Artigo de luxo

Foto: senivpetro

    Na vitrine da vida volta e meia um sentimento relâmpago transpassa o meu córtex cerebral causando leve furor no meu cerebelo. Aí me bate alguma disritmia e meu cabelo encaracolado fica arrepiado. Atônito, nesses instantes cruciais, eu nem sempre cumpro meu dever de escrevinhador. E a translúcida percepção de mim em meio ao todo se reforça etérea naquele inexato tempo – espaço. Até porque viver não é ciência exata.

    Assumo assim mea-culpa pelos tropeços meus no ofício de juntar letras. Principalmente ante a grata felicidade de poder ler com facilidade os saberes e quereres dos olhares em redor – o que penso ser parte importante da tarefa a que se destina um escritor.

    Para ilustrar a partilha e encurtar o nariz de cera deste escrito, tomo a liberdade de parafrasear o saudoso radialista Brim Filho que, com sabedoria soteropolitana, nos acalentava no frenesi diário na paulicéia desvairada: “tudo manteiga, companheirinho, tudo manteiga”; exclamava sorridente. Senhor Brim estava certo – as sutilezas dos seus dizeres ficaram e ele é agora uma estrela a nos iluminar lá do céu. Mas, confesso, nem sempre é fácil encontrar esse viés de lirismo bem-humorado na hora de relatar o que salta à vista; tamanha a acidez das realidades.

Pois falemos um pouco dos tons e matizes do não-tátil, mormente numa época em que o ter se esforça incessantemente para transformar a gente num não-ser.

    Tudo rápido e junto ao mesmo tempo agora, súbito leio num portal de notícias que a filha mais velha de Michael Jackson tentara suicídio. Triste legado familiar o do rei do ritmo, cantor maior da soul music e do R&B. Ele também, tudo indica, foi vítima dos próprios excessos. Era atacado constantemente pelas línguas maledicentes propagadoras de blasfêmias; dentro e fora das mídias. Afinal sucesso e fama são conceitos distintos. Imagino que Michael soubesse disso. Da tevê aberta chega uma informação do assassinato de um jovem cantor cujas letras são feitas de expressões de domínio público ou jargões como “É Classe A”. Noutro site leio declarações de mulheres afirmando terem visto detentos carregando cabeças doutros presos durante mais uma rebelião no interior paulista.

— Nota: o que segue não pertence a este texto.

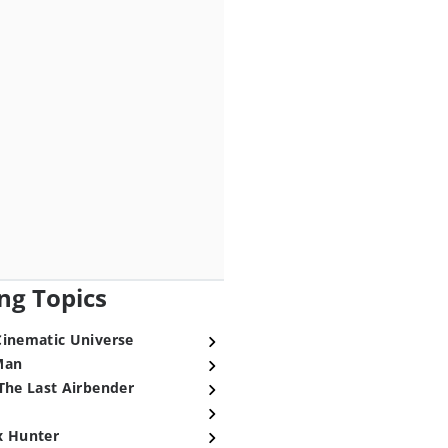
ng Topics
Cinematic Universe
Man
The Last Airbender
x Hunter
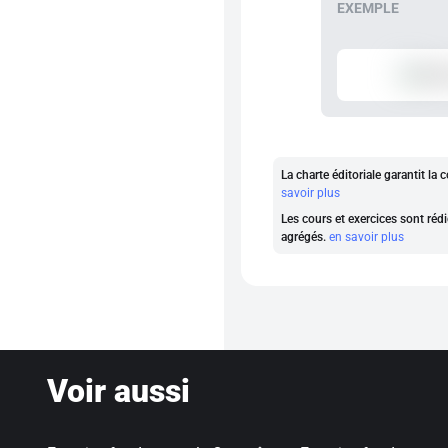
La charte éditoriale garantit l
savoir plus
Les cours et exercices sont rédi
agrégés.
en savoir plus
Voir aussi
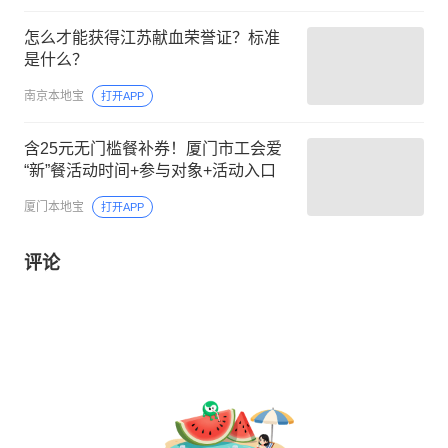
怎么才能获得江苏献血荣誉证？标准
是什么？
南京本地宝
打开APP
含25元无门槛餐补券！厦门市工会爱
“新”餐活动时间+参与对象+活动入口
厦门本地宝
打开APP
评论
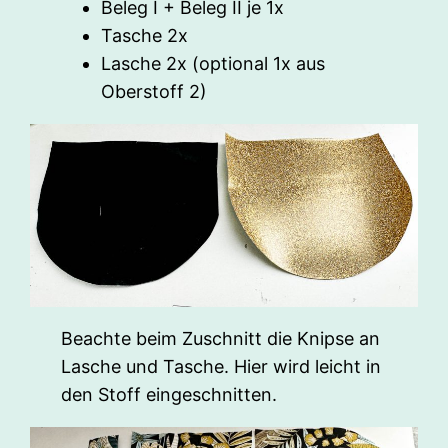
Beleg I + Beleg II je 1x
Tasche 2x
Lasche 2x (optional 1x aus
Oberstoff 2)
Beachte beim Zuschnitt die Knipse an
Lasche und Tasche. Hier wird leicht in
den Stoff eingeschnitten.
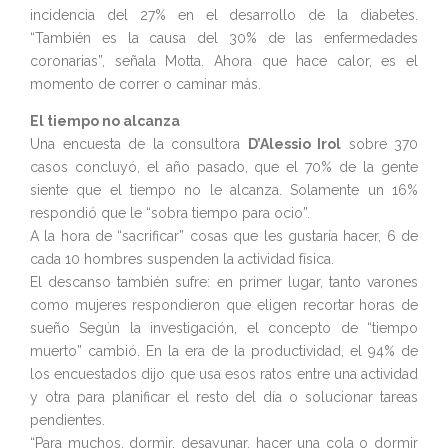
incidencia del 27% en el desarrollo de la diabetes.
“También es la causa del 30% de las enfermedades
coronarias”, señala Motta. Ahora que hace calor, es el
momento de correr o caminar más.
El tiempo no alcanza
Una encuesta de la consultora
D’Alessio Irol
sobre 370
casos concluyó, el año pasado, que el 70% de la gente
siente que el tiempo no le alcanza. Solamente un 16%
respondió que le “sobra tiempo para ocio”.
A la hora de “sacrificar” cosas que les gustaría hacer, 6 de
cada 10 hombres suspenden la actividad física.
El descanso también sufre: en primer lugar, tanto varones
como mujeres respondieron que eligen recortar horas de
sueño Según la investigación, el concepto de “tiempo
muerto” cambió. En la era de la productividad, el 94% de
los encuestados dijo que usa esos ratos entre una actividad
y otra para planificar el resto del día o solucionar tareas
pendientes.
“Para muchos, dormir, desayunar, hacer una cola o dormir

    Reitero: sinais de um tempo imediatista, de ostentação e ganho fácil. Ora bolas! Tais cenas de horror estão dia a dia se tornando quase naturalmente parte de nós e nelas sinto-me um Quasimodo assustado no alto da torre do castelo da minha consciência. Deslumbro-me na mesma medida em que me envergonho da alegria de ser um cinquentão se dando o direito a momentos de ócio criativo. Mas, não tem jeito. A inquietude ocupa grande parte da casa do meu pensar. E me pego para lá e para cá na tentativa de entender os porquês da repetição e dos desdobramentos do mal por toda parte.

    A quem interessa a indústria do crime? Por que esse estado de agiotagem legalizada? Até quando alimentaremo-nos de ganância, cobiça e esbanjo? Não é dentro da gente que começa a sustentabilidade e o respeito ao próximo? Paciência, dignidade, honradez, simplicidade, ternura, fibra, compaixão, altruísmo, fidelidade e fé parecem raros artigos de luxo. Será que tudo virou ou sempre foi moeda de troca? Etiquetamo-nos preços, tornamo-nos números. Não habituo disso. O bom uso das tecnologias pode evitar o caos. E elas estão cada dia mais e mais nas postas dos dedos. Mesmo assim, as pessoas se esquecem de olhar nos olhos, não vemos mais cadeiras nas calçadas, tampouco redes nas varandas; no lugar destas estão as ‘redes sociais’. Fazer o que? De nada adianta escolas cheias de computadores se vazias estão de alunos interessados em semear e colher cidadania. Liberdade não é libertinagem. Ah! Família, berço. Entendo que corro sério risco de ser aqui interpretado como um reacionário às avessas. Onde estará o fio da meada?

    No final da Idade Média o italiano Nicolau Maquiavel já descrevia como imutáveis os traços do homo sapiens que em Latim significa homem sábio. Maquiavel definia os bípedes como gente “ingrata, volúvel, simuladora, covarde, ávida de lucro”. Dicotômico é saber que ele é considerado o pai da ciência política, um ferrenho defensor da legitimação do poder pelas implacáveis mãos do Estado – doa a quem doer. Talvez, nesse caldeirão fervilhante, sirva-nos de alento lembrar as palavras do pensador russo Fiódor Dostoiévski: “compara-se muitas vezes a crueldade do homem à das feras, mas isso é injuriar estas últimas”.

Balela tudo isso. É hora do meu café de bule e pão com manteiga. Fui!